Our first quarter results were good. Income from ongoing operations came in at $0.36 per share, up $0.18 in the first quarter over last year. We did take $0.11 non-cash charge related to the elimination of the tax deduction of the Medicare Part D subsidy, and Sean will discuss that in more detail in a minute.

The utility delivered a strong quarter, driven largely by cool weather in our service area and the rate recovery on the significant capital investments that we've made in utility to maintain our reliability and to bring renewable energy resources to our customers.

At Enogex, earnings were up significantly as we continued to experience volume growth in the gathering and processing businesses, coupled with the rebound in natural gas liquids prices. Enogex had record NGL (inaudible) production in the first quarter of this year as our investments in the prolific natural gas basins in our area are producing positive results. These rich natural gas liquids streams not only benefit Enogex's returns, but also provide good economics for our customer and the producer.

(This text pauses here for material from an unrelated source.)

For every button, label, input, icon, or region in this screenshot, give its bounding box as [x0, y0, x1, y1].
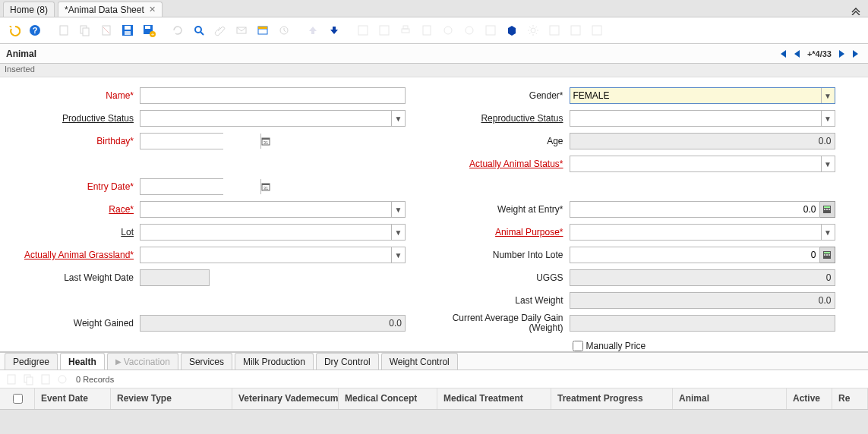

Our new Clinton [call center] facility that came into service last year located in the heart of these basins has improved the efficiency of our NGL recoveries, which translates into higher liquids volumes and better financial results. We continue to anticipate the gathering and processing volume growth will be 7% and 12% respectively this year.

As our stock price reached our prior record close of $41.01, it reflected on the differences in our financial profile since February of 2007 when we hit a previous all-time high. We have invested over $2.5 billion in our businesses, while strengthening our credit profile.

And at the midpoint of our guidance, utility earnings this year were $0.45 per share or about 26%. And those earnings represent a much higher portion of consolidated earnings which themselves are up 15% to 20% from the 2007, assuming the midpoint to high end of our 2010 guidance. And the dividend is 7% higher. So we feel good about where we're positioned today to continue to grow our earnings and dividends to provide a solid shareholder return.

Moving on to the Oklahoma, economy continues to remain steady and has not experienced severe economic impact that has plagued much of the country. The latest unemployment data for the metropolitan area is over 1 million, shows Oklahoma City with the second lowest unemployment rate in the nation at 6.7%. This is well below the national average of 10%.

However, our state and local government, like many others, were facing serious budget constraints. We do see we're continuing to add utility customers near our historical growth rate of about 1% per year.

Our industrial load is recovering and while not back to 2008 levels, it has shown growth for three consecutive quarters. We expect to add an additional 20 megawatt from industrial load this year. That said, we remain vigilant and are mindful of the challenges faced by many in our area.

Turning specifically to some of our key initiatives to position us to meet our goal of no new fossil fuel generation until 2020, the Windspeed transmission line which was energized at the end of March and will provide much needed transport capacity for renewable generation in the western part of our state. This was the first major transmission project this company has undertaken in many, many years. And I'd like to recognize our members involved in the project for completing this line on time and on budget.